The book took a trip from the pre-Independence years in Yorubaland down to this time — traversing about four generations in the process. The story introduced us to Efunyemi, a smart and enterprising woman whose children would later become an integral part of the political history of the Yoruba people. She got married to her first husband at the age of 16. However, tragedy struck, and she became a widow two years after the marriage. She didn't remain a widow for long as a man from Ijebu-Ode came and swept her away from her hometown of Ikenne. This marriage arrangement opened the door to a myriad of other experiences that would change her life, and that of her descendants, forever. The tales of her exploits, her children, and grandchildren are recorded in the pages of A New Age.
A New Age is a historical fiction that profiles the life and impact of most of the heroes of Yorubaland — male and female alike. Though it's the last book in a trilogy, it could be read as a standalone story. The author took me on a journey starting from four generations ago. It was impressive how the author could capture the lives of the Yoruba people with so much dexterity. As a young boy, I read the history of some Nigerian tribes, and I was pleased that the author captured these details with a high level of accuracy. I shared some parts of the text with some of my Yoruba friends. Most of them confirmed that the stories in this book had been shared at some points by their grandparents, though without the fictional parts. This showed me that the author did his due diligence in this book.
The storytelling ability of the author was glaring throughout the book. I got the same feeling I used to have when I listened to my grandmother tell tales of things that happened in the past. The author's description of events was top-notch. Every time a new character was introduced, he gave a backstory that showed the relevance of the character in the plot. The stories were not boring at all. I enjoyed reading them as they were laced with native wit. This book was a joy to read.

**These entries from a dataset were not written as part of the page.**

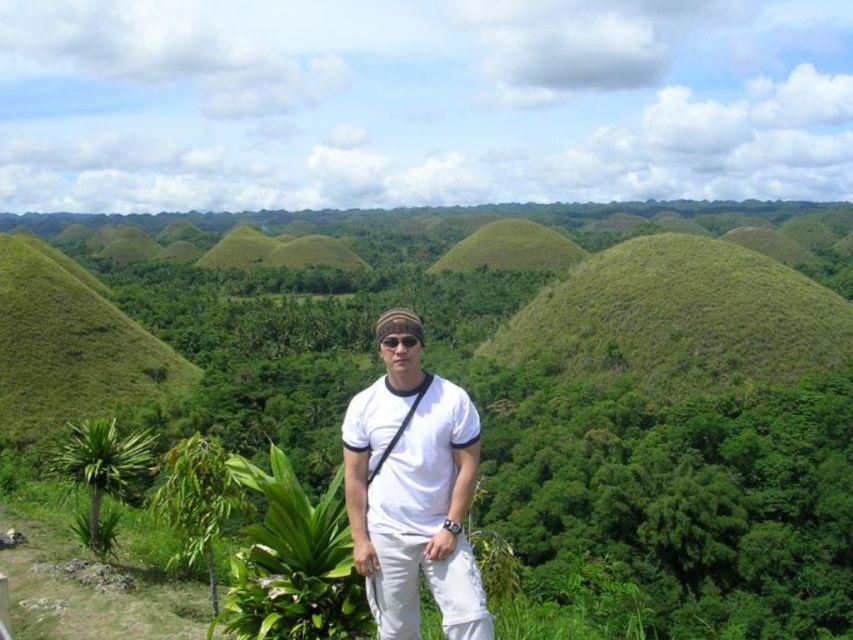 Which is behind, point (380, 476) or point (386, 344)?

The point (386, 344) is behind.

Between point (369, 589) and point (415, 337), which one is positioned behind?

The point (415, 337) is more distant.

You are a GUI agent. You are given a task and a screenshot of the screen. Output one action in this format:
    pyautogui.click(x=<x>, y=<y>)
    Task: Click on the white cotton shirt at center
    
    Given the screenshot: What is the action you would take?
    pyautogui.click(x=413, y=497)

Does green leafy vegetation at center have a lesser height compared to green grassy mound at center-right?

No.

Between point (102, 246) and point (844, 358), which one is positioned behind?

The point (102, 246) is more distant.

Measure the distance between green leafy vegetation at center and camera.

They are 24.40 meters apart.

This screenshot has width=853, height=640. I want to click on green leafy vegetation at center, so click(x=558, y=384).

Between green grassy mound at center-right and black matte sunglasses at center, which one has more height?

green grassy mound at center-right

Between point (608, 273) and point (410, 340), which one is positioned behind?

The point (608, 273) is behind.

Is point (641, 369) behind point (378, 346)?

Yes, point (641, 369) is behind point (378, 346).

Find the location of a particular element. Image resolution: width=853 pixels, height=640 pixels. green grassy mound at center-right is located at coordinates (677, 317). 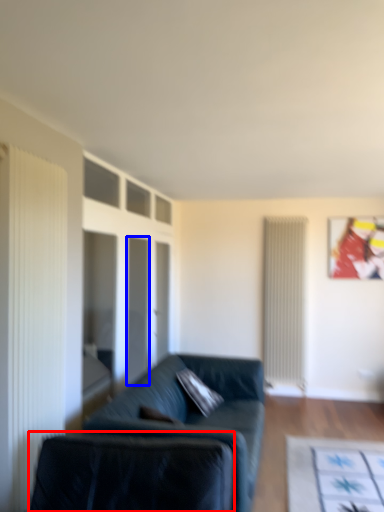 Question: Which of the following is the farthest to the observer, swivel chair (highlighted by a red box) or glass door (highlighted by a blue box)?

Choices:
 (A) swivel chair
 (B) glass door

Answer: (B) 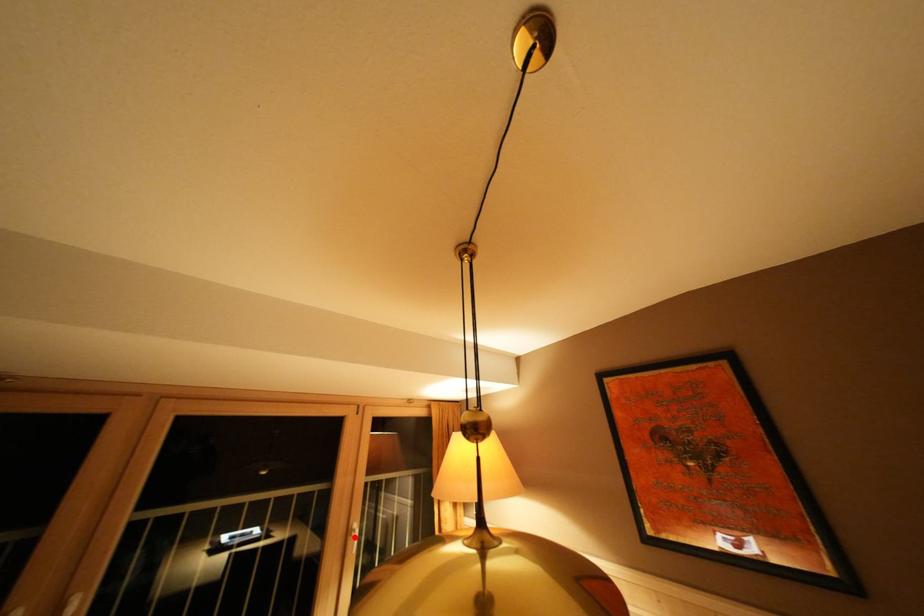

What I loved most about this book was how the author connected all the characters in this book. Even when he gave the backstory of each character, he found a way to connect them to the main character. This ensured there were no holes in both the characterization and the plot.
I had a few concerns about the book. First, the footer in the pages had the title of book two instead of book three. That is, instead of A New Age, it had A Time of Troubles. This got me confused as I had to check again to be sure I was reading the right book. Secondly, there was an instance of inconsistency in nomenclature. The tortoise was called "Ajapa" at one point and "Ijapa" at another point. This was another source of confusion. Lastly, there was a case of wrong dating. For clarity, here's the text:
The event described here was during the Nigerian Civil War that happened between 1967 and 1970.Now for two exhilarating days in August 2017, after crossing the Niger river and using Asaba as his staging post, Banjo led his men in a series of lightning advances as they made their bold move to capture the ancient city of Benin.
I wouldn't say that this book enjoyed professional editing. In addition to the concerns I shared in the preceding paragraph, there were a plethora of grammatical errors in the book. Hence, I rate it three out of four stars. I would recommend this to anyone interested in the history of the Yoruba people of Western Nigeria.